Categorical and continuous--disentangling the neural correlates of the carry effect in multi-digit addition

Abstract

Background: Recently it was suggested that the carry effect observed in addition involves both categorical and continuous processing characteristics.

Methods: In the present study, we aimed at identifying the specific neural correlates associated with processing either categorical or continuous aspects of the carry effect in an fMRI study on multi-digit addition.

Results: In line with our expectations, we observed two distinct parts of the fronto-parietal network subserving numerical cognition to be associated with either one of these two characteristics. On the one hand, the categorical aspect of the carry effect was associated with left-hemispheric language areas and the basal ganglia probably reflecting increased demands on procedural and problem solving processes. Complementarily, the continuous aspect of the carry effect was associated with increased intraparietal activation indicating increasing demands on magnitude processing as well as place-value integration with increasing unit sum.
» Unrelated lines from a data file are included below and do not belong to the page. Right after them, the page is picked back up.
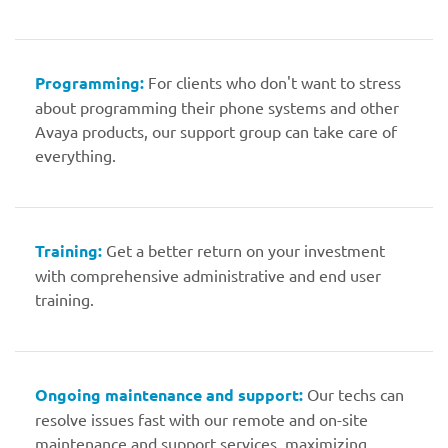
Programming:
For clients who don't want to stress
about programming their phone systems and other
Avaya products, our support group can take care of
everything.
Training:
Get a better return on your investment
with comprehensive administrative and end user
training.
Ongoing maintenance and support:
Our techs can
resolve issues fast with our remote and on-site
maintenance and support services, maximizing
Conclusions: In summary, the findings suggest representations and processes underlying the carry effect in multi-digit addition to be more complex and interactive than assumed previously.

Figure 1

ANOVA results. A: Main effect of problem size at an uncorrected voxelwise p-value of < .00001 and cluster size k = 10 voxels: Bilateral intraparietal activation as well as activation of the left angular gyrus and the left retrosplenial cortex. Please note that a stronger p-value of < .00001 had to be used to enable a dissociation of the different maxima of activation (at a p-value of < .005 a cluster of > 10000 voxels covered large parts of bilateral occipital and parietal cortices). B: Main effect of carry at an uncorrected voxelwise p-value of < .005 and cluster size k = 10 voxels: Bilateral intraparietal activation as well as activation of the left angular gyrus and the left retrosplenial cortex. C: Interaction of problem size and carry: In the most difficult condition (i.e., large addition problems with a carry) right intraparietal activation is observed at an uncorrected voxelwise p-value of < .005 and cluster size k = 10 voxels.

Figure 2

Modulation of the fMRI signal by categorical and continuous properties of the carry effect. A: fMRI activation significantly modulated by the requirement of a carry operation at an uncorrected voxelwise p-value of p < .005 and k = 10 voxels: please note the lack of significant magnitude-related activation. B: Cortical regions showing modulation of fMRI signal due to increasing unit sum (uncorrected p-value of < .005, cluster size k = 10 voxels): magnitude-related activation in the bilateral IPS.

Figure 3

Direct comparison of categorical vs. continuous properties of the carry effect. A: Unit sum - carry at an uncorrected voxelwise p-value of p < .005 and k = 10 voxels. Magnitude-related activation in the left IPS, which is explained significantly better by the continuous predictor unit sum than by the categorical predictor carry. B: Carry - unit sum at an uncorrected voxelwise p-value of p < .005 and k = 10 voxels: Activation of the left Broca's Area as well as the right middle temporal gyrus bordering the angular gyrus.

Figure 4

Cortical regions modulated by increasing decade sum. Magnitude-related activation in the bilateral IPS (uncorrected voxelwise p-value of < .00001 and cluster size k = 10 voxels).

Figure 5

fMRI signal modulations reflected by distractor type. A: Cortical regions showing modulation of fMRI signal due to a distractor type of +/- 10 at an uncorrected voxelwise p-value of < .005 and cluster size k = 10 voxels: Magnitude-related activation in the right IPS. B: fMRI activation significantly modulated by the distractor type +/- 2: Activation of the left insula.

Figure 6

Increasing fMRI signal changes with decreasing decade/unit sum. A: fMRI signal change predicted by decreasing decade sum (uncorrected p < .005, k = 10 voxels) comprising the bilateral angular, the right supramarginal gyrus, the right hippocampus as well as the left retrosplenial cortex. B: fMRI activation significantly modulated by decreasing unit sum (uncorrected p-value of < .005, cluster size k = 10 voxels) included the left angular gyrus and the right retrosplenial cortex.